Czy ta recenzja była przydatna? 0 0
30-11-2019 o godz 00:00 przez: GniewomiraNarkiewicz | Empik recenzuje
Dla wszystkich miłośników "Alicji w Krainie Czarów" będzie to świetna propozycja, ponieważ książka fabułą bardzo ją przypomina. Głowna bohaterka Alyssa słyszy szepty owadów i kwiatów. Jej dar niestety zostaje niewłaściwie zinterpretowany i główna bohaterka trafia do zakładu psychiatrycznego. Dla mnie jest to naprawdę historia wyjęta rodem z naszego codzienne życia. Najbardziej podobał mi się moment, kiedy okazało się, że zwidy dziewczynki okazują się prawdą i naprawę Kraina Czarów istnieje i jest w zasięgu ręki. Na pewno będziecie pod wrażeniem tego zestawienia. Warto po nie sięgnąć.
Czy ta recenzja była przydatna? 0 0
18-05-2019 o godz 00:00 przez: EdytaRutkowski | Empik recenzuje
Jeżeli uwielbiacie "Alicję w Krainie Czarów" to koniecznie musicie sięgnąć po tę książkę, ponieważ tytułowa Alyssa była inspiracją do napisania właśnie słynnej Alicji w Krainie Czarów. Dla mnie jest to wspaniała książka, która niezwykle zaskakująca i niepowtarzalna. Swoja tematykę wprowadza ona nas do niezwykłego świata, który mnie zachwyca i sprawia, że wcale nie mam ochoty odłożyć tej książki na bok. Moim zdaniem każdy z Was powinien sięgnąć po tę książkę, ponieważ naprawdę warto. Jest ona doskonała pod każdym względem ja jestem nią oczarowana. Zdecydowanie polecam każdemu!!!!

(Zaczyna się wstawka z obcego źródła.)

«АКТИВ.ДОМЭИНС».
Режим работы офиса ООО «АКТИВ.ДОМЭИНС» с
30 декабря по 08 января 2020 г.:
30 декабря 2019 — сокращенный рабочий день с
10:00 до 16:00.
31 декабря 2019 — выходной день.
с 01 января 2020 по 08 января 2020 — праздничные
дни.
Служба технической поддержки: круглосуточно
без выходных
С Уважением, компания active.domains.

Czy ta recenzja była przydatna? 0 0
03-04-2019 o godz 00:00 przez: TeresaJasiński | Empik recenzuje
Jeżeli uwielbiacie książkę "Alicja w krainie czarów" to również ta propozycja Wam się spodoba. Ja w pierwszej kolejności czytając tę książkę miałam wrażenie, że tytułowa bohaterką to dorosła Alicja z Krainy Czarów. Alicja, która musi stawić czoła problemom bardzo współczesnym, które z jedne strony dotykają jej matką, a z drugiej sprawiają, że trudno jej ocenić, gdzie jest granica między rzeczywistością, a teraźniejszością. Myślę, że każdemu z Was ta propozycja bardzo się spodoba. Ja uwielbiam czytać te książkę, ponieważ za każdym razem przenosi mnie ona do niesamowitego świata.

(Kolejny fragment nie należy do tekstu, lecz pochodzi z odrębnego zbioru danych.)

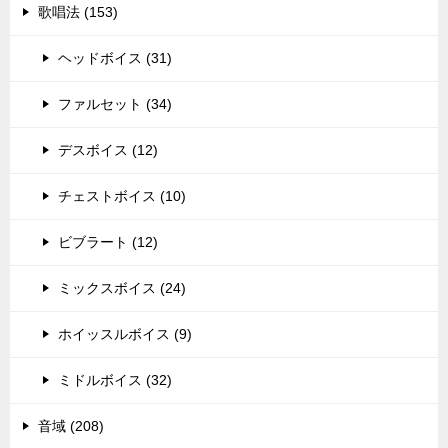
歌唱法 (153)
ヘッドボイス (31)
ファルセット (34)
デスボイス (12)
チェストボイス (10)
ビブラート (12)
ミックスボイス (24)
ホイッスルボイス (9)
ミドルボイス (32)
音域 (208)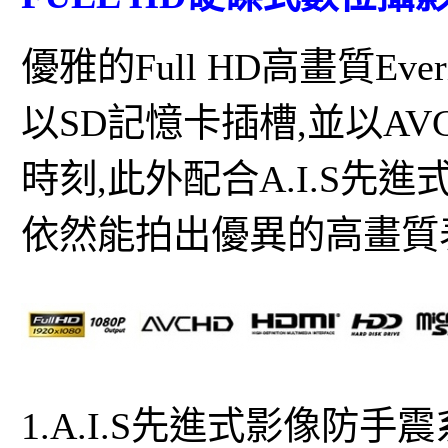
優雅的Full HD高畫質E
以SD記憶卡插槽,並以A
時刻,此外配合A.I.S先
依然能拍出優異的高畫質
1.A.I.S先進式影像防手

Czy ta recenzja była przydatna? 0 0
4/5
03-12-2019 o godz 15:21 przez: Polishreading
Zatop się w świat jak z „Alicji w krainie czarów”, ale bardziej makabryczny i mroczny. Alyssa słyszy odgłosy kwiatów i owadów. Od pokoleń na wszystkich kobietach z jej rodziny ciąży klątwa, a dziewczyna może ją wreszcie złamać wskakując do króliczej nory. Ma szansę odmienić ich los, jednak skok w jamę przeniesie ją do nieznanej krainy, z której może nie wrócić. „Alyssa i czary” to reteling sławnej „Alicji w krainie czarów”, idealny dla fanów fantasty z dreszczykiem, którzy lubią mroczne klimaty.

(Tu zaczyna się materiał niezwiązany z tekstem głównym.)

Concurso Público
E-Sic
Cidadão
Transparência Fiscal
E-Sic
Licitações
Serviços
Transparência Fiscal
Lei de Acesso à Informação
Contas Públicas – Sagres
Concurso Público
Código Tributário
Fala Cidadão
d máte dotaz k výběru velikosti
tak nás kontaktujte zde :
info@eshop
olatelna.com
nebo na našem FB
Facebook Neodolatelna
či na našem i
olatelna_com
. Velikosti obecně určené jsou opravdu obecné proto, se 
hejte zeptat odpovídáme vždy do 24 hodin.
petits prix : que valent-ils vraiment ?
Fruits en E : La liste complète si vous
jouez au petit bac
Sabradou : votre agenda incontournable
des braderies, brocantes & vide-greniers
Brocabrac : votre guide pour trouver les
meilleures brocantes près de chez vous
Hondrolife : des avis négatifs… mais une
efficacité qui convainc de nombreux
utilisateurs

Czy ta recenzja była przydatna? 0 0
5/5
18-10-2018 o godz 03:52 przez: Anonim
Mimo że ma swoje drobne minusy to książka bardzo mi się podobała. Wciągnęła niemal od samego początku, a gdy się już skończyła, bardzo mi z tego powodu było źle. Mam też wielką nadzieję, że książka doczeka się ekranizacji, ponieważ na to zasługuje.
Czy ta recenzja była przydatna? 0 0
5/5
20-08-2018 o godz 14:12 przez: Kath666
Obowiązkowa pozycja dla fanów "Alicji w krainie czarów". A także dla tych, co kochają styl Tima!